Общность и общество[править | править код]

Речь идет не о том, чтобы неразумной воле противопоставлять разумную, ибо и сущностная воля обладает разумом, более того — он формируется в ней до своего расцвета в качестве творческого и созидательного, искусного воления и деяния, как дух гения, художнического или нравственного; между тем, в своих простейших формах сущностная воля есть лишь непосредственное, страстное и одновременно наивное воление и деяние; для избирательной воли, наоборот, чаще всего характерно сознание. Ее отличает делячество (Machen) в противоположность творчеству (Schaffen), то есть механическая работа, и наш язык (как и другие языки) улавливает разницу, когда мы говорим о прожектерстве, махинациях, плетении интриг, лжи и всем том, что направлено на создание средств, единственное предназначение которых — вызвать желаемые нами следствия, соответствовать нашим практическим целям. Применяя эти понятия к связанностям, не следует понимать их в том смысле, будто имеются в виду обычные мотивы, из которых образуются связанности, заключаются союзы, формируются объединения или основываются общины; речь идет и о другом, не менее важном: о познании тех побуждений, которые лежат в основе бытия во всех видах связанностей, а следовательно, и тех, что вызывают отпор, хотя часто причиной отпора бывают по сути своей негативные побуждения, в то время как здесь имеются в виду лишь позитивные. Эти побуждения было бы неверно понимать и так, будто они постоянно и сущностно относятся к какой-то одной из категорий — либо к сущностной воле, либо к избирательной; здесь следует предполагать динамическое отношение, соответствующее человеческому чувствованию и мышлению: мотивы колеблются и переходят друг в друга, хотя там и тогда, где и когда происходит подобного рода развитие, наблюдается известная регулярность и даже закономерность — тенденция к абстрактно-рационалистическому формированию. Итак, все виды связанности, в которых преобладает сущностная воля, я называю общностью (Gemeinschaft), а все те, которые формируются посредством избирательной воли или существенно ей обусловлены, — обществом (Gesellschaft), причем оба понятия в их сущности и тенденциях суть модальности связанности.

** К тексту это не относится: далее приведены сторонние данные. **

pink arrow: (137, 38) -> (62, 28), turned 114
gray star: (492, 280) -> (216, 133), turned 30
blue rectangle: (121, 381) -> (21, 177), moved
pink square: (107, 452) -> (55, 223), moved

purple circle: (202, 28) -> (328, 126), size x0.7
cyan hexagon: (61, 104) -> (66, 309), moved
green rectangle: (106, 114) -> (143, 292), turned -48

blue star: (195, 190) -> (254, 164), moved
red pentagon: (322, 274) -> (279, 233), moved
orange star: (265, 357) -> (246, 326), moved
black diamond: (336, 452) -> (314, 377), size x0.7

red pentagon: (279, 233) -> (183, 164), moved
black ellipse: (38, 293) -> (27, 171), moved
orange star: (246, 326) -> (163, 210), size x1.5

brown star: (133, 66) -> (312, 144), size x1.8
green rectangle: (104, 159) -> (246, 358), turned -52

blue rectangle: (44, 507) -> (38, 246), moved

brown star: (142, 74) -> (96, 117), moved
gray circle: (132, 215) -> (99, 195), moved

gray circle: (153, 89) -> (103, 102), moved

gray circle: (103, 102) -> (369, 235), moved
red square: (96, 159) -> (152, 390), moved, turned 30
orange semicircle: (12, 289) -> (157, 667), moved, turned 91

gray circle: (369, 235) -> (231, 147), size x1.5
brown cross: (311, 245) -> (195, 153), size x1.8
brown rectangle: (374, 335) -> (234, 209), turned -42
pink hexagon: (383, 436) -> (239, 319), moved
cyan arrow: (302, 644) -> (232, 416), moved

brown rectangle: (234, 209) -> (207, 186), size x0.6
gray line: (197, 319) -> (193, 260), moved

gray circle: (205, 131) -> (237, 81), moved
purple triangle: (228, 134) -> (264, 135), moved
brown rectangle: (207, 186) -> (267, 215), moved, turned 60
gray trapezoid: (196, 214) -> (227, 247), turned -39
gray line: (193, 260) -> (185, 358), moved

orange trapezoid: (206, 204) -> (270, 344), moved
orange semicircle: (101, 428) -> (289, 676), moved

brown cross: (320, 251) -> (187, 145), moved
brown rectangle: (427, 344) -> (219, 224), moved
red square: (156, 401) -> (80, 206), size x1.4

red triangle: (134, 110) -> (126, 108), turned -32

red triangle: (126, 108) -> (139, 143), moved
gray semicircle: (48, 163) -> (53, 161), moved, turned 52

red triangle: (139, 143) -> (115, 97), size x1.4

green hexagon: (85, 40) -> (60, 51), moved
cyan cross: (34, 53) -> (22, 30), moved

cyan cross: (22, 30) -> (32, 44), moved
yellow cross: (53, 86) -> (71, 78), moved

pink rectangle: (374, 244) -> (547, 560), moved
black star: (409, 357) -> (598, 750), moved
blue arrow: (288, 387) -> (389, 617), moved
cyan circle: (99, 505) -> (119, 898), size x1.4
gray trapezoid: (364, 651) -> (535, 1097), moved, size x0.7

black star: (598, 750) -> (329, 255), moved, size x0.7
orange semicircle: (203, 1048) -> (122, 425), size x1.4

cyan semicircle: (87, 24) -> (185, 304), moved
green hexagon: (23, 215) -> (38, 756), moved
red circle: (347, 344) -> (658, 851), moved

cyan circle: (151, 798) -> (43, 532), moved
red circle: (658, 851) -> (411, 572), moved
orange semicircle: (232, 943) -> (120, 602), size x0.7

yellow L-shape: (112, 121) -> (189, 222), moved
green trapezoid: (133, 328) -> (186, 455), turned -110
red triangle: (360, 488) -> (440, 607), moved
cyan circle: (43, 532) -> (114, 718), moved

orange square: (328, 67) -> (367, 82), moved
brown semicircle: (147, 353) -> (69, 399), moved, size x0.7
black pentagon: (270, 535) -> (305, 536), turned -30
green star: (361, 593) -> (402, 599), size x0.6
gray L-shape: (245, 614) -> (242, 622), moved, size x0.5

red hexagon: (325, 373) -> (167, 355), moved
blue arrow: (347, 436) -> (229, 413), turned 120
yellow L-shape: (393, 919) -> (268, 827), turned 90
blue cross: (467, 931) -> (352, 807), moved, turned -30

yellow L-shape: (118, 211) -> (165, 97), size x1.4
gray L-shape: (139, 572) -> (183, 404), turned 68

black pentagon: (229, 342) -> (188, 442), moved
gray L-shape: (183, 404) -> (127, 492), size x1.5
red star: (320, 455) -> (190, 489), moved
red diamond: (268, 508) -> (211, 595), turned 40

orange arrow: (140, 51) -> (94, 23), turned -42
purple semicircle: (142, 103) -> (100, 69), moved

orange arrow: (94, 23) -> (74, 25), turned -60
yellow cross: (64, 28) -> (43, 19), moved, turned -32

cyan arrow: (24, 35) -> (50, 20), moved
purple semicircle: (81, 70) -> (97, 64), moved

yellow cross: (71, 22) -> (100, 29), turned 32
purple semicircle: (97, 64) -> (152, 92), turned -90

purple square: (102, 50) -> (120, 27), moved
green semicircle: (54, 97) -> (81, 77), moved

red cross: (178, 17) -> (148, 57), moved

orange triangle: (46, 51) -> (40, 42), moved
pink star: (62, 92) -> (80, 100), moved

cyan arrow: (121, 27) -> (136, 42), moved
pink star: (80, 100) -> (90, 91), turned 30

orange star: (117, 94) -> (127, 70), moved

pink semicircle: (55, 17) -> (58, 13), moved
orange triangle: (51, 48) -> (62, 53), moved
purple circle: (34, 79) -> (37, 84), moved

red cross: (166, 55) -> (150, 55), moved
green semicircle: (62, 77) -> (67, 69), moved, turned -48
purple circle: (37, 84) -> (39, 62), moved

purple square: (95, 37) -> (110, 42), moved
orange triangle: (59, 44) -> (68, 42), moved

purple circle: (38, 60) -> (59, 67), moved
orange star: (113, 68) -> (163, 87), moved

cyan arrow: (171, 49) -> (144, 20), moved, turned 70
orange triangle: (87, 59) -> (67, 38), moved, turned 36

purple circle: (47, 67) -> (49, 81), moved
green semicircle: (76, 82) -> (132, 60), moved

Тем самым с этих терминов снимается покров сопутствующего им смысла — обозначать сами связанные единства или даже коллективные и искусственные личности: общность и общество — сущностные формы, проходящие через все виды связанностей, как это будет показано в следующей статье.

[править | править код]

Отношения, совокупности, корпорации[править | править код]

Я различаю следующие социальные сущности, или формы: 1. отношения (Verhaltnisse), 2. совокупности (Samtschaften), 3. корпорации (Kцrperschaften), или соединения (Verbande) (союзы (Bunde), объединения (Vereine), товарищества (Genossenschaften)). Классификация основана на том различии, что сущность третьего рода всегда мыслится по подобию человеческой личности, способной сформировать единую определенную волю, которая в качестве воли обязывает и принуждает подчиненные ей личности (естественные или искусственные) совершать поступки в соответствии с таковой волей независимо от их направленности вовне или вовнутрь. В форме социального отношения само отношение мыслится иначе, даже если оно выделяется особым именем. К его сущности принадлежит (во всяком случае) то, что его субъекты или носители — члены отношения — осознают это отношение, так как они его положительно хотят и тем самым утверждают его существование. Это утверждение заключает в себе зачаточную форму того, что находит свое завершение в полагании личностного единства, в полагании обладающей волей и способной действовать корпорации. Совокупность — это промежуточная форма между отношением и корпорацией. Она мыслится как некое множество, включающее в себя, подобно корпорации, массу взаимосвязанных вещей, так что в результате возникают общие стремления, желания, симпатии и антипатии, короче говоря, общие чувства и общие образы мыслей; но совокупность не способна на действительное воление, она не может принять никакого решения до тех пор, пока не «организуется» в какое-нибудь объединение, не создаст какой-нибудь комитет или совет.

Социальное отношение: общностное и общественное товарищеского типа и по типу господства[править | править код]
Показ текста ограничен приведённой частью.